To pass a law limiting absentee ballots, as Georgia recently did, is no longer to choose a side in a legitimate debate over how to balance ballot integrity and ease of voting. Instead, to express concern about the risk of election fraud is seen as being engaged in a different sort of fraud — an illegitimate effort to disenfranchise the poor and minorities.
The New York Times has aggressively insisted the last several months that worries over absentee and mail-in ballots, in particular, are dishonest violations of voting rights. Times staff opinion editor Spencer Bokat-Lindell wrote late in October that “[t]he effort to discredit and discourage mail-in voting” was the “culmination of a decades-long disinformation campaign by the Republican Party and others to suppress votes, especially those cast by Black and Latino Americans.”
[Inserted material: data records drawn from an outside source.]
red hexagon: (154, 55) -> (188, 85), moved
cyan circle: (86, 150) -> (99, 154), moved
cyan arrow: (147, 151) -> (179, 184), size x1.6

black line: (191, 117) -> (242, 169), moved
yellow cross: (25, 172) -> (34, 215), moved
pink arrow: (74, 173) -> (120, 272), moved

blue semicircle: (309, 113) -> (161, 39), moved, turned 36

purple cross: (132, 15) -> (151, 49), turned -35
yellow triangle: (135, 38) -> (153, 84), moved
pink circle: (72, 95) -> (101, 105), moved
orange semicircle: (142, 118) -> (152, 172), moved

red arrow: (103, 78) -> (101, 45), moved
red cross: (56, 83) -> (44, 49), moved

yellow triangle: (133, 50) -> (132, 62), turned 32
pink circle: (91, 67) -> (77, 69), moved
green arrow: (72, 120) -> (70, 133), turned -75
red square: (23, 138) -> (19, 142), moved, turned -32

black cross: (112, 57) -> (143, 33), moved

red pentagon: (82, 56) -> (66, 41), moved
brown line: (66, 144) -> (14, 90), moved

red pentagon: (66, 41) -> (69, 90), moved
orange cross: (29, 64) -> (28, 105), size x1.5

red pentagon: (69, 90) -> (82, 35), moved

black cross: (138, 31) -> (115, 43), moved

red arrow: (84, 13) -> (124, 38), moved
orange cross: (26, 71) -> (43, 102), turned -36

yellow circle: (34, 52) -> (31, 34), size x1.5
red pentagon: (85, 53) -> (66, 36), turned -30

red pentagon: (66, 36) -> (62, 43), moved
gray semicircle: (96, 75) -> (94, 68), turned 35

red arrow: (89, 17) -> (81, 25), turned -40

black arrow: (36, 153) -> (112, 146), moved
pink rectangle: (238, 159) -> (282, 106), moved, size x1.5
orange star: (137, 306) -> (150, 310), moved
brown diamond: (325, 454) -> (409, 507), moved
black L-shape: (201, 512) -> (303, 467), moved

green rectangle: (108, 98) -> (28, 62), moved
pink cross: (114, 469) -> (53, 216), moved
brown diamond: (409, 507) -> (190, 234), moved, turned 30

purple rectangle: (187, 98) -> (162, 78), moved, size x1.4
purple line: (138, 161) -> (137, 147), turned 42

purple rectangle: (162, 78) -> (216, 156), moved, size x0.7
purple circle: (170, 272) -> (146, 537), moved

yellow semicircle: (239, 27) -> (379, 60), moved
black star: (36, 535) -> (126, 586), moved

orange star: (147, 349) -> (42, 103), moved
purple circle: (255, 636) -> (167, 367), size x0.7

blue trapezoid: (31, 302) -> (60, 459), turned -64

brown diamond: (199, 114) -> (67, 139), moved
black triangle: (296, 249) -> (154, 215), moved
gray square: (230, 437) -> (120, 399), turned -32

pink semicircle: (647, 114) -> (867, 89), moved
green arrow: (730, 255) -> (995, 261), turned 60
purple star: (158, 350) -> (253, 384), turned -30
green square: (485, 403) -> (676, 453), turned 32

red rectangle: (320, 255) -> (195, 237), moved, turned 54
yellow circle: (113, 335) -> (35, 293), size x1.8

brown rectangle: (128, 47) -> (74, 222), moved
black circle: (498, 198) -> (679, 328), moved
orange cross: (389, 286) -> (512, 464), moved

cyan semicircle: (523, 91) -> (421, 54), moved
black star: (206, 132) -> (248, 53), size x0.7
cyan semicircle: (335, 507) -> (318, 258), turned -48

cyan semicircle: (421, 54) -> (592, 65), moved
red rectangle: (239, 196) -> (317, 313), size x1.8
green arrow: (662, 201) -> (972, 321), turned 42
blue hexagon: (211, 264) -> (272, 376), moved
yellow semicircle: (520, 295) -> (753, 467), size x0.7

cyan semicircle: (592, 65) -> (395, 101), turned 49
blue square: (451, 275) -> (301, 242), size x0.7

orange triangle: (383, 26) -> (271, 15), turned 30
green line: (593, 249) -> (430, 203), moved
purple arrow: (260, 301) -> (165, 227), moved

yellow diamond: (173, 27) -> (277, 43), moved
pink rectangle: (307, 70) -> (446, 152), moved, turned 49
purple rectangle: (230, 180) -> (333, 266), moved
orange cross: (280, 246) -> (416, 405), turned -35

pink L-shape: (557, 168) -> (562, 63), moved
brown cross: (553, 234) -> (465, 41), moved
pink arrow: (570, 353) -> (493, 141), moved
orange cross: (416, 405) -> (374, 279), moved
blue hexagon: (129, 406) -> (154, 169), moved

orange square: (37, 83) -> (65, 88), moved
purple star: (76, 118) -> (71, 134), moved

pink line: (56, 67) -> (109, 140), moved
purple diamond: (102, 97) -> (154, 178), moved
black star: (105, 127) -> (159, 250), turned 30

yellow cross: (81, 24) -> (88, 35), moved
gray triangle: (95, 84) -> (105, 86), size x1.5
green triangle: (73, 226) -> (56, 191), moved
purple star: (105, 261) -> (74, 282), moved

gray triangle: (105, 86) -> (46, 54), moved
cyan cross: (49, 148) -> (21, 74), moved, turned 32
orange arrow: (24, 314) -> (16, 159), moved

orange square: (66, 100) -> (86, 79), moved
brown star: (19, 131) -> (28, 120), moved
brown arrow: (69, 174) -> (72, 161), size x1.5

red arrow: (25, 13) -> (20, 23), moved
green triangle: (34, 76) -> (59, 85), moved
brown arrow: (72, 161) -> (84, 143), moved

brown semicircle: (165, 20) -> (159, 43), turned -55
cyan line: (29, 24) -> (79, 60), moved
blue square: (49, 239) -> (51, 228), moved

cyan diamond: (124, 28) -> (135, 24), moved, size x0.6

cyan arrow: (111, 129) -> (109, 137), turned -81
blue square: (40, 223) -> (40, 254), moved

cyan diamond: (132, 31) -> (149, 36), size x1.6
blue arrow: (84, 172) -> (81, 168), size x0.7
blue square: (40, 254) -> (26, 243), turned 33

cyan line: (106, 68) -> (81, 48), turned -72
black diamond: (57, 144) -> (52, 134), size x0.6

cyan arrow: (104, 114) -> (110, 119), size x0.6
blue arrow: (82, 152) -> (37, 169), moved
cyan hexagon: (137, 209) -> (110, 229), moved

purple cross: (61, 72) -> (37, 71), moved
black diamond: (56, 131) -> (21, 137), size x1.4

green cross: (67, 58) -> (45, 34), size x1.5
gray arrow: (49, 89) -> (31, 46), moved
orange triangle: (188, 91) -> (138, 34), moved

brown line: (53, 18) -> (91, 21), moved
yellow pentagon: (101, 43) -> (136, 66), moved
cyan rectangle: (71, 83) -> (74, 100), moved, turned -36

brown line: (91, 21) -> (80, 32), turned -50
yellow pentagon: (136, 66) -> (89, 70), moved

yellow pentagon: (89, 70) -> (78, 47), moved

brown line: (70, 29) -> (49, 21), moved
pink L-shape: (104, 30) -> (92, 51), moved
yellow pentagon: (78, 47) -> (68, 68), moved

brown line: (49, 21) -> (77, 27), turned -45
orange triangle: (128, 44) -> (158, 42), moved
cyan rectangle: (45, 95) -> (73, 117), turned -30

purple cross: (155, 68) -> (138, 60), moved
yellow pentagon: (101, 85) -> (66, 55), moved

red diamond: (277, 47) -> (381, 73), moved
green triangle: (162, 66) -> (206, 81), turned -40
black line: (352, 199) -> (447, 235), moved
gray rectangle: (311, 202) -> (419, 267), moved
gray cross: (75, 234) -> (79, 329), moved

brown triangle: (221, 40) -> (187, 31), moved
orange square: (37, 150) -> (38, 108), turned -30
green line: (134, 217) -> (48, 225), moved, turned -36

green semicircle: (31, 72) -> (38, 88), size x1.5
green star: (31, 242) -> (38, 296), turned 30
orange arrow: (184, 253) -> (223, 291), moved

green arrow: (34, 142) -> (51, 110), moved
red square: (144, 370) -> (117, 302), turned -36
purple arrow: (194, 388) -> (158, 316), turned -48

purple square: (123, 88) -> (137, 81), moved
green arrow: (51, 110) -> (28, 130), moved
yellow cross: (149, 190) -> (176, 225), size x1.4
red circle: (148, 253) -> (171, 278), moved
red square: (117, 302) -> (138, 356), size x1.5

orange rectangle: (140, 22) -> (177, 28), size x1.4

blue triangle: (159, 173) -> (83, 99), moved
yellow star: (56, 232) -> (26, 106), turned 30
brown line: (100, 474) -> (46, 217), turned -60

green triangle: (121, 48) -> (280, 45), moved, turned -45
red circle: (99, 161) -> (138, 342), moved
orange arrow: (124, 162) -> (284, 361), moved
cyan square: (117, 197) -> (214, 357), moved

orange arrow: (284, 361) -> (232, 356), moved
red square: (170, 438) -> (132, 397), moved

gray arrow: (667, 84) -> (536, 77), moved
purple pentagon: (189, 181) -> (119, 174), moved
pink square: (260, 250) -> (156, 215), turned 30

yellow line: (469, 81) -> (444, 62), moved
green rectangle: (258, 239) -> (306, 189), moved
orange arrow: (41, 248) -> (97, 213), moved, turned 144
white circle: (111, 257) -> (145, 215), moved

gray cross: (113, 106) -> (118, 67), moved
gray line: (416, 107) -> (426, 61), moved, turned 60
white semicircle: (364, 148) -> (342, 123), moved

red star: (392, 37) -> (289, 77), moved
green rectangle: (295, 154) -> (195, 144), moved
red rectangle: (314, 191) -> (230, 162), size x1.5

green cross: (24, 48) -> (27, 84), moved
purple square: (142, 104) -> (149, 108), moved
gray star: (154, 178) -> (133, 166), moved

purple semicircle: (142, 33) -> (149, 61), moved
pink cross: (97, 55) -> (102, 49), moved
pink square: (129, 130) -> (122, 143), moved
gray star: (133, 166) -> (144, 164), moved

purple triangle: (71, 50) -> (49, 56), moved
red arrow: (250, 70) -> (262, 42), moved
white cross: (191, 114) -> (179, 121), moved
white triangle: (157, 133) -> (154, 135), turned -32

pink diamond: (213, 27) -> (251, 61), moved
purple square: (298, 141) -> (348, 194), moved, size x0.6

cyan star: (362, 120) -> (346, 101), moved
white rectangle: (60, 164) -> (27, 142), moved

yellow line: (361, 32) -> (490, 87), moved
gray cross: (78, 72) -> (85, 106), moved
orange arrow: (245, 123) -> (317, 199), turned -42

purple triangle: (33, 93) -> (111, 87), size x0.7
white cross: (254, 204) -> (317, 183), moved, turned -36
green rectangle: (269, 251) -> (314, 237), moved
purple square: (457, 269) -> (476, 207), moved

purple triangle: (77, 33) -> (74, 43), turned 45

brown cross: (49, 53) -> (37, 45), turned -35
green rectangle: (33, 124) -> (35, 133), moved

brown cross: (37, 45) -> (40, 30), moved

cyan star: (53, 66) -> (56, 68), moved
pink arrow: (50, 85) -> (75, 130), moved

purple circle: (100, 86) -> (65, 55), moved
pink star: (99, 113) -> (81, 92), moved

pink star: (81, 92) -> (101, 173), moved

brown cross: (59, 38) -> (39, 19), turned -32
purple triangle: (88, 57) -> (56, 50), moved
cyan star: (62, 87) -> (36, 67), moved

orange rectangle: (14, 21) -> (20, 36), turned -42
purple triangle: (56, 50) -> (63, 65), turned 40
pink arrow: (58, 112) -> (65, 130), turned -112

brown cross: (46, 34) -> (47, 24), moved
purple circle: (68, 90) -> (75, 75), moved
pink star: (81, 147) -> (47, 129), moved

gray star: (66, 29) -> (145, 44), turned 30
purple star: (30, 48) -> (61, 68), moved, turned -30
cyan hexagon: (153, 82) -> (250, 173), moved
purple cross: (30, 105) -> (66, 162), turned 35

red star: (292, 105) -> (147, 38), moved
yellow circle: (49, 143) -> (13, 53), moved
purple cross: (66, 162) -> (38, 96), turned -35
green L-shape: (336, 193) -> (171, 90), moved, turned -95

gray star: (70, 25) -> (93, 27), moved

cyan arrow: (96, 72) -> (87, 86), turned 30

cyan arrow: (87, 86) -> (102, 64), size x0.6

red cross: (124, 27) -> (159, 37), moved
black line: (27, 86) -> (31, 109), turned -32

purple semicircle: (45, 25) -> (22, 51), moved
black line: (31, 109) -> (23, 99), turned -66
But what of the Times itself, which for over two decades has warned readers that the most common sort of election fraud involves absentee voting? As recently as September, Times reporters Stephanie Saul and Reid Epstein quoted Richard Hasen, who teaches election law at the University of California, Irvine, saying that “[e]lection fraud in the United States is very rare, but the most common type of such fraud in the United States involves absentee ballots.” …
… What accounts for the change from a dark presentation of the issue to a decidedly rosy one? RealClearInvestigations asked a spokesperson for the New York Times whether the paper’s current enthusiasm for absentee voting meant its staff’s previous criticism and reporting were wrong or misleading. RCI also asked whether the articles had been, even just unintentionally, part of what Times staff editor Bokat-Lindell called “a decades-long disinformation campaign by the Republican Party and others to suppress votes”? She did not respond to those two questions.